**TASK TO CARRY OUT**
Repeat every record below exactly, but leave out any pictures.

%%

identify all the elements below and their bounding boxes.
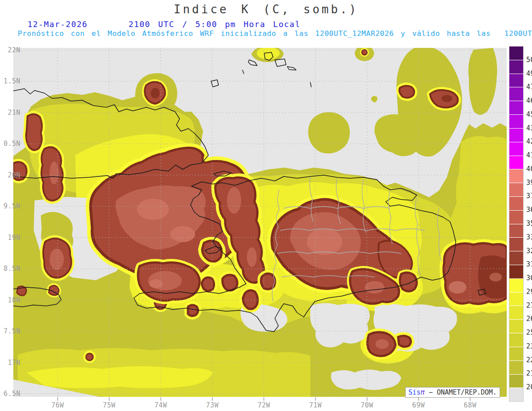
y-axis-label: 17N [2,359,20,367]
colorbar-block [509,279,523,293]
colorbar-label: 43.9 [526,124,532,132]
red-spot-islet [145,82,165,104]
colorbar-label: 47.8 [526,83,532,91]
colorbar-label: 45.2 [526,110,532,118]
colorbar-block [509,101,523,115]
y-axis-label: 1.5N [2,77,20,85]
attribution-app-name: Sis [408,388,420,396]
y-axis-label: 18N [2,296,20,304]
colorbar-label: 39.1 [526,179,532,187]
x-axis-label: 76W [47,401,68,409]
colorbar-block [509,320,523,333]
colorbar-label: 30 [526,274,532,282]
attribution-pi-symbol: π [420,388,425,396]
y-axis-label: 21N [2,109,20,117]
colorbar-label: 21.3 [526,369,532,377]
colorbar-label: 49.1 [526,70,532,78]
colorbar-block [509,115,523,129]
colorbar-block [509,74,523,88]
colorbar-label: 35.2 [526,219,532,227]
colorbar-label: 23.9 [526,342,532,350]
colorbar-label: 25.2 [526,329,532,337]
colorbar-label: 26.5 [526,315,532,323]
colorbar-block [509,375,523,388]
x-axis-label: 71W [305,401,326,409]
weather-map-page: Indice K (C, somb.) 12-Mar-2026 2100 UTC… [0,0,532,411]
colorbar-label: 33.9 [526,233,532,241]
red-blob-east [444,243,507,304]
attribution-org: − ONAMET/REP.DOM. [425,388,497,396]
colorbar-block [509,306,523,320]
attribution-box: Sisπ − ONAMET/REP.DOM. [405,387,500,398]
colorbar-label: 20 [526,383,532,391]
colorbar [509,46,524,402]
colorbar-label: 40 [526,165,532,173]
x-axis-label: 75W [99,401,119,409]
y-axis-label: 7.5N [2,327,20,335]
x-axis-label: 68W [460,401,480,409]
colorbar-label: 29.1 [526,288,532,296]
x-axis-label: 69W [408,401,429,409]
colorbar-block [509,60,523,74]
colorbar-block [509,388,523,401]
colorbar-label: 46.5 [526,97,532,105]
colorbar-block [509,361,523,375]
colorbar-block [509,238,523,251]
colorbar-block [509,156,523,170]
colorbar-block [509,47,523,60]
contour-fill-layer [13,46,507,397]
colorbar-block [509,197,523,211]
y-axis-label: 9.5N [2,202,20,210]
colorbar-block [509,169,523,183]
colorbar-block [509,251,523,265]
colorbar-label: 50 [526,56,532,64]
colorbar-block [509,183,523,197]
y-axis-label: 19N [2,234,20,242]
colorbar-block [509,347,523,361]
colorbar-label: 27.8 [526,301,532,309]
x-axis-label: 72W [254,401,274,409]
colorbar-block [509,87,523,101]
colorbar-label: 42.6 [526,137,532,145]
y-axis-label: 22N [2,46,20,54]
colorbar-block [509,265,523,279]
colorbar-label: 41.3 [526,151,532,159]
axis-tick-layer [58,397,470,401]
colorbar-label: 31.3 [526,260,532,268]
colorbar-block [509,224,523,238]
y-axis-label: 0.5N [2,140,20,148]
colorbar-block [509,129,523,142]
y-axis-label: 8.5N [2,265,20,273]
y-axis-label: 20N [2,171,20,179]
colorbar-block [509,333,523,347]
colorbar-label: 22.6 [526,356,532,364]
colorbar-block [509,293,523,306]
colorbar-label: 37.8 [526,192,532,200]
x-axis-label: 74W [151,401,171,409]
colorbar-label: 36.5 [526,206,532,214]
colorbar-label: 32.6 [526,247,532,255]
map-canvas [0,0,532,411]
x-axis-label: 73W [202,401,223,409]
x-axis-label: 70W [357,401,377,409]
colorbar-block [509,142,523,156]
colorbar-block [509,211,523,224]
y-axis-label: 6.5N [2,390,20,398]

%%

**EXERCISE RESULT**
identify all the elements below and their bounding boxes.
y-axis-label: 17N [2,359,20,367]
colorbar-block [509,279,523,293]
colorbar-label: 43.9 [526,124,532,132]
red-spot-islet [145,82,165,104]
colorbar-label: 47.8 [526,83,532,91]
colorbar-label: 45.2 [526,110,532,118]
colorbar-block [509,101,523,115]
y-axis-label: 1.5N [2,77,20,85]
attribution-app-name: Sis [408,388,420,396]
y-axis-label: 18N [2,296,20,304]
colorbar-label: 39.1 [526,179,532,187]
x-axis-label: 76W [47,401,68,409]
colorbar-block [509,320,523,333]
colorbar-label: 30 [526,274,532,282]
attribution-pi-symbol: π [420,388,425,396]
y-axis-label: 21N [2,109,20,117]
colorbar-label: 21.3 [526,369,532,377]
colorbar-label: 49.1 [526,70,532,78]
colorbar-block [509,115,523,129]
colorbar-block [509,74,523,88]
colorbar-label: 35.2 [526,219,532,227]
colorbar-label: 23.9 [526,342,532,350]
colorbar-label: 25.2 [526,329,532,337]
colorbar-label: 26.5 [526,315,532,323]
colorbar-block [509,375,523,388]
x-axis-label: 71W [305,401,326,409]
weather-map-page: Indice K (C, somb.) 12-Mar-2026 2100 UTC… [0,0,532,411]
colorbar-label: 33.9 [526,233,532,241]
red-blob-east [444,243,507,304]
attribution-org: − ONAMET/REP.DOM. [425,388,497,396]
colorbar-block [509,306,523,320]
attribution-box: Sisπ − ONAMET/REP.DOM. [405,387,500,398]
colorbar-label: 20 [526,383,532,391]
colorbar [509,46,524,402]
colorbar-label: 40 [526,165,532,173]
x-axis-label: 75W [99,401,119,409]
y-axis-label: 7.5N [2,327,20,335]
x-axis-label: 68W [460,401,480,409]
colorbar-label: 29.1 [526,288,532,296]
x-axis-label: 69W [408,401,429,409]
colorbar-block [509,60,523,74]
colorbar-block [509,388,523,401]
colorbar-label: 46.5 [526,97,532,105]
colorbar-block [509,361,523,375]
colorbar-block [509,238,523,251]
colorbar-block [509,156,523,170]
colorbar-block [509,47,523,60]
contour-fill-layer [13,46,507,397]
colorbar-block [509,197,523,211]
y-axis-label: 9.5N [2,202,20,210]
colorbar-block [509,169,523,183]
colorbar-block [509,251,523,265]
colorbar-label: 50 [526,56,532,64]
colorbar-block [509,183,523,197]
y-axis-label: 19N [2,234,20,242]
colorbar-block [509,347,523,361]
colorbar-label: 27.8 [526,301,532,309]
x-axis-label: 72W [254,401,274,409]
colorbar-block [509,87,523,101]
colorbar-label: 42.6 [526,137,532,145]
y-axis-label: 22N [2,46,20,54]
colorbar-block [509,265,523,279]
colorbar-label: 41.3 [526,151,532,159]
axis-tick-layer [58,397,470,401]
colorbar-label: 31.3 [526,260,532,268]
colorbar-block [509,224,523,238]
y-axis-label: 0.5N [2,140,20,148]
colorbar-block [509,129,523,142]
y-axis-label: 8.5N [2,265,20,273]
y-axis-label: 20N [2,171,20,179]
colorbar-block [509,333,523,347]
colorbar-label: 22.6 [526,356,532,364]
colorbar-block [509,293,523,306]
colorbar-label: 37.8 [526,192,532,200]
x-axis-label: 74W [151,401,171,409]
colorbar-label: 36.5 [526,206,532,214]
colorbar-label: 32.6 [526,247,532,255]
map-canvas [0,0,532,411]
x-axis-label: 73W [202,401,223,409]
x-axis-label: 70W [357,401,377,409]
colorbar-block [509,142,523,156]
colorbar-block [509,211,523,224]
y-axis-label: 6.5N [2,390,20,398]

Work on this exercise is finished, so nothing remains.